# Corker problems.



## Wade E (Dec 13, 2011)

Recently I have been having problems with my Port. Floor corker. Its been taking a small chunk out of a corner of the cork where it hits the bottle. Dont know why I didn't investigate this more the firt few times I was corking but today I did as I have a new corker on my shopping list and hate spending money on something I already have. I discovered the problem was 2 fold. Both the plunger somehow got bent out of center and the bottle holder (the part underneath that holds the bottle top where it should be) somehow also got maladjusted. I placed with both of these and now my corker works like brand new again with little or no dimple in the cork, the corks go in very easy and no little chunks missing from one edge. Now I can spend more money on wine!!!


----------



## Rocky (Dec 13, 2011)

"In every challenge there is a gift."


----------



## mmadmikes1 (Dec 14, 2011)

My plunger got bent a while back to.


----------



## Giovannino (Dec 14, 2011)

Wade, don't know you well enough as I'm a relatively new-comer here however, this is something I wouldn't have expected from you.

I mean you're one of the 'gods' in this forum - we look to to you and you go and leave something like this to the last minute!!!!!


----------



## Runningwolf (Dec 14, 2011)

Wade as you know the plunger is already bent to begin with to hit the center when you pull it down and I just want the members to be aware of that. I wonder how yours went even further though along with the iris. Was it hard to adjust. I've been thinking about a new one like the Italian but I tell you they have way more trouble with parts going bad on that then they do the Portuguese and its twice the money. The next floor corker up from the itakian is about 800.00 and it also has issues. You just can't beat our Portuguese flor corkers for the 60.00 or so they cost.


----------



## Rocky (Dec 14, 2011)

Just wondering about the Portugese corkers. Do the brass irises from the Italian corker fit the Portugese corker? Probably not, but I wonder.


----------



## Flem (Dec 14, 2011)

Runningwolf said:


> Wade as you know the plunger is already bent to begin with to hit the center when you pull it down and I just want the members to be aware of that. I wonder how yours went even further though along with the iris. Was it hard to adjust. I've been thinking about a new one like the Italian but I tell you they have way more trouble with parts going bad on that then they do the Portuguese and its twice the money. The next floor corker up from the itakian is about 800.00 and it also has issues. You just can't beat our Portuguese flor corkers for the 60.00 or so they cost.



Dan, What kind of problems have you heard about the Italians (corkers that is. Not you, Rocky. LOL)


----------



## Wade E (Dec 14, 2011)

Dan, I just wacked the plunger with a rubber mallet. Im not sure how it got bent further from where it should have been or if it was just worked there over time, The bottle holder whatcha ma call it underneath somehow must ave gotten knocked, maybe whe the furnace guy was here as it sits right next to the furnace.


----------



## Runningwolf (Dec 14, 2011)

Flem said:


> Dan, What kind of problems have you heard about the Italians (corkers that is.
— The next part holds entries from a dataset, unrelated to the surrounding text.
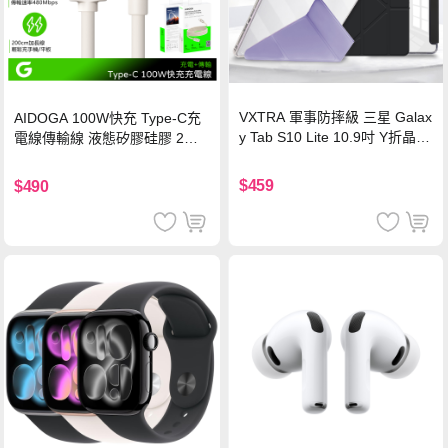
VXTRA 軍事防摔級 三星 Galax
AIDOGA 100W快充 Type-C充
y Tab S10 Lite 10.9吋 Y折晶透
電線傳輸線 液態矽膠硅膠 2M
背蓋立架皮套 含筆槽(經典黑)
支援iPhone17/安卓/手機/平板
$459
$490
Not you, Rocky. LOL)



Flem, the pivot pin on them wears out and the brass iris gets out of alignment. I have read and saw pictures of the issues and also saw one in person. I would still like to try one though. They are much taller then the Portuguese so this is something to consider. Are you corking standing up or sitting down or if you're short it might not be right for you. I would definitely say try one before buying one. People that have them love them when they're working.


----------



## Wade E (Dec 14, 2011)

I know Al Fulchino had one and he said it didnt last any longer then hos Port corker and said he wouldnt spend the extra again. My Port corker has seen over 10,000 bottles so at that amount I did think I got my moneys worth but now that its working great again Im psyched!


----------



## Runningwolf (Dec 14, 2011)

Wade, I remember Al saying that. Talking to a person that sells all three models from 60.00 to 800.00 also suggests the 60.00 Portuguese as first choice.


----------



## grapeman (Dec 14, 2011)

Now you guys are making me second guess my purchase this fall of the Italian model floor corker. I have no complaints so far. I works extremely well and is easier on my back.


----------



## Runningwolf (Dec 14, 2011)

grapeman said:


> Now you guys are making me second guess my purchase this fall of the Italian model floor corker. I have no complaints so far. I works extremely well and is easier on my back.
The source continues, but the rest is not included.